**MATERIAL PROVIDED**

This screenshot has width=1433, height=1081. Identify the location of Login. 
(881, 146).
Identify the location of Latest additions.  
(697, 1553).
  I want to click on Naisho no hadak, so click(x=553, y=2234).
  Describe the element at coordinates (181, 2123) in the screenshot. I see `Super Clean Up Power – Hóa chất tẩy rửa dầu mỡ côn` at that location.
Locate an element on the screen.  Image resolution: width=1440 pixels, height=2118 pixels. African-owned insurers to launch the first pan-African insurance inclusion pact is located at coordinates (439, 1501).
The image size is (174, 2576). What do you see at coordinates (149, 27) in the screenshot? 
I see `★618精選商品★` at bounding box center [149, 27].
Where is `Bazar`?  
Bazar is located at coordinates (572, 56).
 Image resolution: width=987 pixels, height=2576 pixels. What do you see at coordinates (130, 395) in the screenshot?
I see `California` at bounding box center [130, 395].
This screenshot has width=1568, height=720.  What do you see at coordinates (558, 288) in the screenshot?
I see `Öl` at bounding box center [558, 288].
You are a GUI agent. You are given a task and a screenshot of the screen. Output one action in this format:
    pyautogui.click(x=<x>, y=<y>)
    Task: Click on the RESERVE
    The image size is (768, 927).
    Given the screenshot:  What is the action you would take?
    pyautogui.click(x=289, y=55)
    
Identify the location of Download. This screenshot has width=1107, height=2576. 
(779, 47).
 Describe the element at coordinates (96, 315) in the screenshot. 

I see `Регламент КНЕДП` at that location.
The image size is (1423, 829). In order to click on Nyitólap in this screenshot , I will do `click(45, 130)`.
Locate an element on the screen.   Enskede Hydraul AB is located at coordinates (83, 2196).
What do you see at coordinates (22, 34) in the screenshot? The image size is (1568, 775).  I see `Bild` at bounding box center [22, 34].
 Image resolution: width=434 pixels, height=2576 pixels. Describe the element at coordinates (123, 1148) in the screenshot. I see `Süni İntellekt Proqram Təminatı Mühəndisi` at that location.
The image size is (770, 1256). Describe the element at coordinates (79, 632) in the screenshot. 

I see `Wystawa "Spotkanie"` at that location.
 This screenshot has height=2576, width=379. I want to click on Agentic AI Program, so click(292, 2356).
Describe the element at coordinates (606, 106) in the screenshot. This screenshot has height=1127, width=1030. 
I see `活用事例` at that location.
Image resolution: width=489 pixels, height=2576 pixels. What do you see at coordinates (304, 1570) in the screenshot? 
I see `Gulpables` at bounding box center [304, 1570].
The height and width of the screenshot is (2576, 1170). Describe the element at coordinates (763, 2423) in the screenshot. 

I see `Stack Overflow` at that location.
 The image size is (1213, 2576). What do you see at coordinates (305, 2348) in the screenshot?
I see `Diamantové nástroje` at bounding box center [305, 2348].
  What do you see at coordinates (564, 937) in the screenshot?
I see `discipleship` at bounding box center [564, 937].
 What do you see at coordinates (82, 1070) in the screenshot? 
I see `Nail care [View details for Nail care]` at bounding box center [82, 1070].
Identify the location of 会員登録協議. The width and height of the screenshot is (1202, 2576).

**EXERCISE REQUIREMENTS**
Every entry should be printed again exactly as it stands.

**EXERCISE RESPONSE**
This screenshot has width=1433, height=1081. Identify the location of Login. 
(881, 146).
Identify the location of Latest additions.  
(697, 1553).
  I want to click on Naisho no hadak, so click(x=553, y=2234).
  Describe the element at coordinates (181, 2123) in the screenshot. I see `Super Clean Up Power – Hóa chất tẩy rửa dầu mỡ côn` at that location.
Locate an element on the screen.  Image resolution: width=1440 pixels, height=2118 pixels. African-owned insurers to launch the first pan-African insurance inclusion pact is located at coordinates (439, 1501).
The image size is (174, 2576). What do you see at coordinates (149, 27) in the screenshot? 
I see `★618精選商品★` at bounding box center [149, 27].
Where is `Bazar`?  
Bazar is located at coordinates (572, 56).
 Image resolution: width=987 pixels, height=2576 pixels. What do you see at coordinates (130, 395) in the screenshot?
I see `California` at bounding box center [130, 395].
This screenshot has width=1568, height=720.  What do you see at coordinates (558, 288) in the screenshot?
I see `Öl` at bounding box center [558, 288].
You are a GUI agent. You are given a task and a screenshot of the screen. Output one action in this format:
    pyautogui.click(x=<x>, y=<y>)
    Task: Click on the RESERVE
    The image size is (768, 927).
    Given the screenshot:  What is the action you would take?
    pyautogui.click(x=289, y=55)
    
Identify the location of Download. This screenshot has width=1107, height=2576. 
(779, 47).
 Describe the element at coordinates (96, 315) in the screenshot. 

I see `Регламент КНЕДП` at that location.
The image size is (1423, 829). In order to click on Nyitólap in this screenshot , I will do `click(45, 130)`.
Locate an element on the screen.   Enskede Hydraul AB is located at coordinates (83, 2196).
What do you see at coordinates (22, 34) in the screenshot? The image size is (1568, 775).  I see `Bild` at bounding box center [22, 34].
 Image resolution: width=434 pixels, height=2576 pixels. Describe the element at coordinates (123, 1148) in the screenshot. I see `Süni İntellekt Proqram Təminatı Mühəndisi` at that location.
The image size is (770, 1256). Describe the element at coordinates (79, 632) in the screenshot. 

I see `Wystawa "Spotkanie"` at that location.
 This screenshot has height=2576, width=379. I want to click on Agentic AI Program, so click(292, 2356).
Describe the element at coordinates (606, 106) in the screenshot. This screenshot has height=1127, width=1030. 
I see `活用事例` at that location.
Image resolution: width=489 pixels, height=2576 pixels. What do you see at coordinates (304, 1570) in the screenshot? 
I see `Gulpables` at bounding box center [304, 1570].
The height and width of the screenshot is (2576, 1170). Describe the element at coordinates (763, 2423) in the screenshot. 

I see `Stack Overflow` at that location.
 The image size is (1213, 2576). What do you see at coordinates (305, 2348) in the screenshot?
I see `Diamantové nástroje` at bounding box center [305, 2348].
  What do you see at coordinates (564, 937) in the screenshot?
I see `discipleship` at bounding box center [564, 937].
 What do you see at coordinates (82, 1070) in the screenshot? 
I see `Nail care [View details for Nail care]` at bounding box center [82, 1070].
Identify the location of 会員登録協議. The width and height of the screenshot is (1202, 2576).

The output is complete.